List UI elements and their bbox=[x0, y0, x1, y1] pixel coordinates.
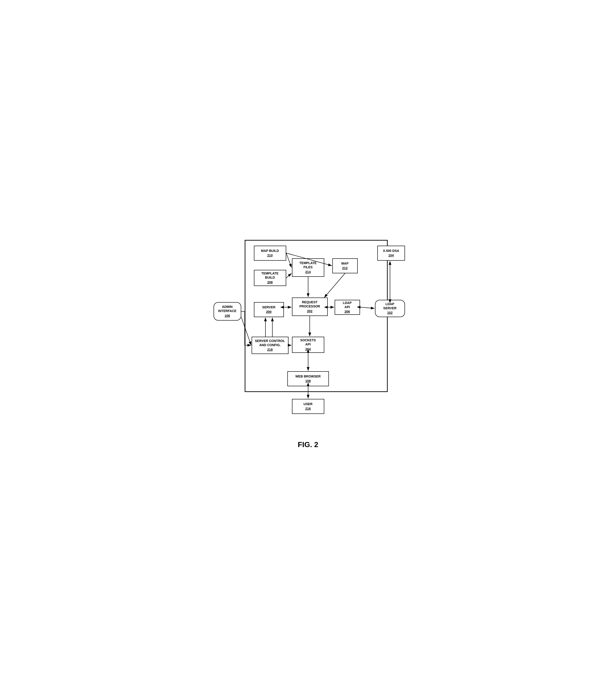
admin-interface-box: ADMIN INTERFACE 106 bbox=[214, 302, 241, 321]
server-control-label: SERVER CONTROL AND CONFIG. bbox=[255, 339, 285, 347]
template-files-ref: 214 bbox=[305, 270, 311, 274]
x500-dsa-box: X.500 DSA 104 bbox=[377, 246, 405, 261]
diagram-area: ADMIN INTERFACE 106 MAP BUILD 210 TEMPLA… bbox=[209, 235, 407, 433]
ldap-server-ref: 102 bbox=[387, 311, 393, 315]
ldap-api-ref: 206 bbox=[345, 310, 350, 314]
template-files-box: TEMPLATE FILES 214 bbox=[292, 258, 324, 277]
user-ref: 216 bbox=[305, 407, 311, 411]
x500-dsa-ref: 104 bbox=[388, 253, 394, 257]
map-label: MAP bbox=[341, 261, 349, 266]
page-container: ADMIN INTERFACE 106 MAP BUILD 210 TEMPLA… bbox=[204, 235, 412, 449]
ldap-server-box: LDAP SERVER 102 bbox=[375, 300, 405, 317]
map-ref: 212 bbox=[342, 266, 348, 270]
server-control-box: SERVER CONTROL AND CONFIG. 218 bbox=[251, 337, 288, 354]
web-browser-ref: 108 bbox=[305, 379, 311, 383]
web-browser-label: WEB BROWSER bbox=[295, 374, 321, 379]
user-label: USER bbox=[304, 402, 312, 406]
request-processor-label: REQUEST PROCESSOR bbox=[299, 300, 320, 309]
web-browser-box: WEB BROWSER 108 bbox=[287, 371, 329, 386]
fig-caption: FIG. 2 bbox=[298, 440, 318, 449]
map-box: MAP 212 bbox=[332, 258, 358, 273]
user-box: USER 216 bbox=[292, 399, 324, 414]
map-build-box: MAP BUILD 210 bbox=[254, 246, 286, 261]
template-files-label: TEMPLATE FILES bbox=[299, 261, 316, 269]
admin-interface-label: ADMIN INTERFACE bbox=[218, 305, 236, 313]
map-build-ref: 210 bbox=[267, 253, 272, 257]
server-ref: 200 bbox=[266, 310, 271, 314]
server-label: SERVER bbox=[262, 305, 276, 309]
map-build-label: MAP BUILD bbox=[261, 249, 279, 253]
template-build-box: TEMPLATE BUILD 208 bbox=[254, 270, 286, 286]
template-build-ref: 208 bbox=[267, 280, 272, 284]
server-box: SERVER 200 bbox=[254, 302, 284, 317]
sockets-api-box: SOCKETS API 204 bbox=[292, 337, 324, 353]
request-processor-ref: 202 bbox=[307, 309, 312, 313]
admin-interface-ref: 106 bbox=[225, 314, 230, 318]
ldap-api-box: LDAP API 206 bbox=[335, 300, 360, 315]
ldap-server-label: LDAP SERVER bbox=[383, 302, 396, 310]
server-control-ref: 218 bbox=[267, 347, 272, 352]
ldap-api-label: LDAP API bbox=[343, 301, 351, 309]
x500-dsa-label: X.500 DSA bbox=[383, 249, 399, 253]
template-build-label: TEMPLATE BUILD bbox=[261, 271, 278, 279]
request-processor-box: REQUEST PROCESSOR 202 bbox=[292, 298, 328, 316]
sockets-api-ref: 204 bbox=[305, 347, 311, 351]
sockets-api-label: SOCKETS API bbox=[300, 338, 316, 346]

-------

== WHAT THE TASK ASKS ==
Above are the entries; copy out every line among them that contains the word "request".

== ANSWER SECTION ==
request-processor-label: REQUEST PROCESSOR bbox=[299, 300, 320, 309]
request-processor-ref: 202 bbox=[307, 309, 312, 313]
request-processor-box: REQUEST PROCESSOR 202 bbox=[292, 298, 328, 316]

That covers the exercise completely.